Before you just go and hit "reply", please:
   a) Consider who else should be cc'ed
   b) Prefer to cc a suitable mailing list as well
   c) Ideally: find the original patch on the mailing list and do a
      reply-to-all to that, adding suitable additional cc's

*** Remember to use Documentation/SubmitChecklist when testing your code ***

The -mm tree is included into linux-next and is updated
there every 3-4 working days

------------------------------------------------------
From: Eryu Guan <guaneryu@xxxxxxxxx>
Subject: direct-io: fix direct write stale data exposure from concurrent buffered read

Currently direct writes inside i_size on a DIO_SKIP_HOLES filesystem are
not allowed to allocate blocks(get_more_blocks() sets 'create' to 0 before
calling get_block() callback), if it's a sparse file, direct writes fall
back to buffered writes to avoid stale data exposure from concurrent
buffered read.  But there're two cases that can result in stale data
exposure are not correctly detected.

1. The detection for "writing inside i_size" is not sufficient, writes
   can be treated as "extending writes" wrongly.  For example, direct
   write 1FSB to a 1FSB sparse file on ext2/3/4, starting from offset 0,
   in this case it's writing inside i_size, but 'create' is non-zero,
   because 'block_in_file' and '(i_size_read(inode) >> blkbits' are both
   zero.

2. Direct writes starting from or beyong i_size (not inside i_size)
   also could trigger block allocation and expose stale data.  For
   example, consider a sparse file with i_size of 2k, and a write to
   offset 2k or 3k into the file, with a filesystem block size of 4k. 
   (Thanks to Jeff Moyer for pointing this case out in his review.)

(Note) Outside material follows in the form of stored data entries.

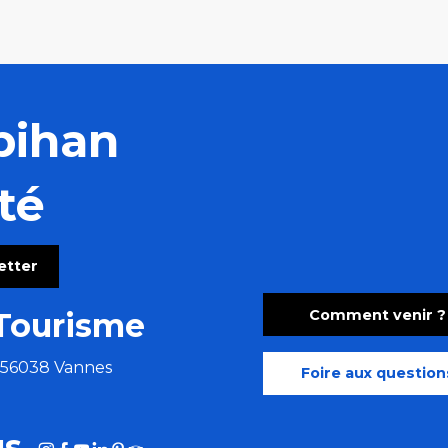
bihan
té
letter
Comment venir ?
Tourisme
e 56038 Vannes
Foire aux question
us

The first problem can be demostrated by running ltp-aiodio test ADSP045
many times.  When testing on extN filesystems, I see test failures
occasionally, buffered read could read non-zero (stale) data.

ADSP045: dio_sparse -a 4k -w 4k -s 2k -n 1

dio_sparse    0  TINFO  :  Dirtying free blocks
dio_sparse    0  TINFO  :  Starting I/O tests
non zero buffer at buf[0] => 0xffffffaa,ffffffaa,ffffffaa,ffffffaa
non-zero read at offset 0
dio_sparse    0  TINFO  :  Killing childrens(s)
dio_sparse    1  TFAIL  :  dio_sparse.c:191: 1 children(s) exited abnormally

The second problem can also be reproduced easily by a hacked dio_sparse
program, which accepts an option to specify the write offset.

What we should really do is to disable block allocation for writes that
could result in filling holes inside i_size.

Link: http://lkml.kernel.org/r/1463156728-13357-1-git-send-email-guaneryu@xxxxxxxxx
Reviewed-by: Jan Kara <jack@xxxxxxx>
Signed-off-by: Eryu Guan <guaneryu@xxxxxxxxx>
Cc: Al Viro <viro@xxxxxxxxxxxxxxxxxx>
Signed-off-by: Andrew Morton <akpm@xxxxxxxxxxxxxxxxxxxx>
---

 fs/direct-io.c |   14 +++++++-------
 1 file changed, 7 insertions(+), 7 deletions(-)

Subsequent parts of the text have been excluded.